◆ **Aim of the task**
All of the lines below need to be copied exactly, apart from the pictures.

◆ **Input records**
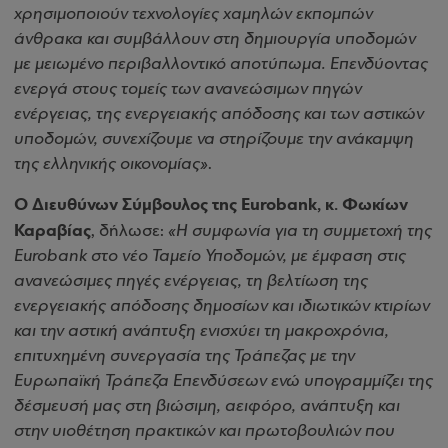
χρησιμοποιούν τεχνολογίες χαμηλών εκπομπών
άνθρακα και συμβάλλουν στη δημιουργία υποδομών
με μειωμένο περιβαλλοντικό αποτύπωμα. Επενδύοντας
ενεργά στους τομείς των ανανεώσιμων πηγών
ενέργειας, της ενεργειακής απόδοσης και των αστικών
υποδομών, συνεχίζουμε να στηρίζουμε την ανάκαμψη
της ελληνικής οικονομίας»
.
Ο Διευθύνων Σύμβουλος της Eurobank, κ. Φωκίων
Καραβίας
, δήλωσε:
«Η συμφωνία για τη συμμετοχή της
Eurobank στο νέο Ταμείο Υποδομών, με έμφαση στις
ανανεώσιμες πηγές ενέργειας, τη βελτίωση της
ενεργειακής απόδοσης δημοσίων και ιδιωτικών κτιρίων
και την αστική ανάπτυξη ενισχύει τη μακροχρόνια,
επιτυχημένη συνεργασία της Τράπεζας με την
Ευρωπαϊκή Τράπεζα Επενδύσεων ενώ υπογραμμίζει της
δέσμευσή μας στη βιώσιμη, αειφόρο, ανάπτυξη και
στην υιοθέτηση πρακτικών και πρωτοβουλιών που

◆ **Written answer**
χρησιμοποιούν τεχνολογίες χαμηλών εκπομπών
άνθρακα και συμβάλλουν στη δημιουργία υποδομών
με μειωμένο περιβαλλοντικό αποτύπωμα. Επενδύοντας
ενεργά στους τομείς των ανανεώσιμων πηγών
ενέργειας, της ενεργειακής απόδοσης και των αστικών
υποδομών, συνεχίζουμε να στηρίζουμε την ανάκαμψη
της ελληνικής οικονομίας»
.
Ο Διευθύνων Σύμβουλος της Eurobank, κ. Φωκίων
Καραβίας
, δήλωσε:
«Η συμφωνία για τη συμμετοχή της
Eurobank στο νέο Ταμείο Υποδομών, με έμφαση στις
ανανεώσιμες πηγές ενέργειας, τη βελτίωση της
ενεργειακής απόδοσης δημοσίων και ιδιωτικών κτιρίων
και την αστική ανάπτυξη ενισχύει τη μακροχρόνια,
επιτυχημένη συνεργασία της Τράπεζας με την
Ευρωπαϊκή Τράπεζα Επενδύσεων ενώ υπογραμμίζει της
δέσμευσή μας στη βιώσιμη, αειφόρο, ανάπτυξη και
στην υιοθέτηση πρακτικών και πρωτοβουλιών που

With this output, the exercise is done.